Let me see if I can clarify then :)

On Fri, Apr 24, 2020, at 18:31, Hannes Tschofenig wrote:
> > Say that a connection spans two network paths.  CID A is used on path 
> A; CID B is used on path B.
> I guess you are considering a scenario where a device, of the lifetime 
> of the communication with another peer, changes from CID A to CID B.
> Is this correct?

I don't think that DTLS really says what the CID is for, but this particular 
attack depends on being able to shift records from a datagram containing a 
record that has CID A to a datagram containing a record with CID B.  So this 
depends on either concurrent use of the two CIDs, or moving a record from 
before a change in CID to after a change.

Imagine that you have record 1 and 2 in the same datagram, with record 1 having 
CID A and record 2 having no explicit CID (but for the same connection, as 
required).  Then record 3 is sent with CID B (maybe on a different path).  The 
attacker can remove record 2 from the first datagram and add it to the second.  
If the attacker can determine whether record 2 was consumed, it can confirm 
that CID A and CID B are for the same connection.

> > Let's assume that you need a connection ID to route (otherwise, why 
> bother), but that the first record in each datagram is all that is 
> needed for that purpose.
> What do you mean by "route" here? The CID was primarily introduced to 
> allow the receiving party to correctly find the correct security 
> context to verify and decrypt the packet.

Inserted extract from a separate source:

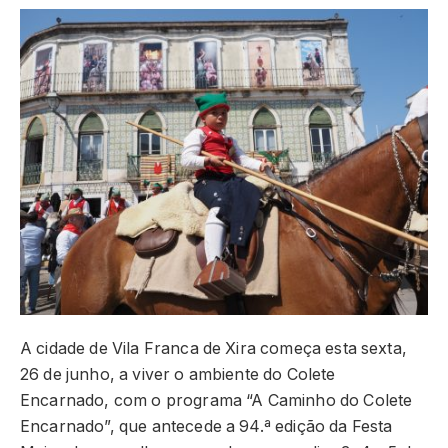
A cidade de Vila Franca de Xira começa esta sexta,
26 de junho, a viver o ambiente do Colete
Encarnado, com o programa “A Caminho do Colete
Encarnado”, que antecede a 94.ª edição da Festa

by "route" I am trying to be generic.  In QUIC, the CID is used by cooperating 
middleboxes to select server instances.  But as you say, it is also used to 
identify which connection (and the right keys) to pick from potentially many 
choices, without necessarily using addressing information (which might have 
changed).  To me, that's all just routing, whether between boxes, or threads, 
or connections.
 
> > If an endpoint sends a datagram on path A that contains two records where 
> > the second record omits the connection ID, then an attacker can strip that 
> > second record out and copy it into a datagram sent on path B.  With the 
> > current design, the receiver accepts that packet and maybe leaks some 
> > signal to the attacker that CID A and CID B really are the same connection.
> 
> If you copy the record that does not contain the CID and send it to the 
> peer independently then with the current text in the spec the packet 
> will be dropped.

Probably, yeah.  That's why you need to find a record with the other CID to 
pair it with.  Besides, the "attack" is trying to link CID A and CID B, and 
having the record consumed without linking to either doesn't tell the attacker 
much (except perhaps that the CID wasn't needed for routing purposes).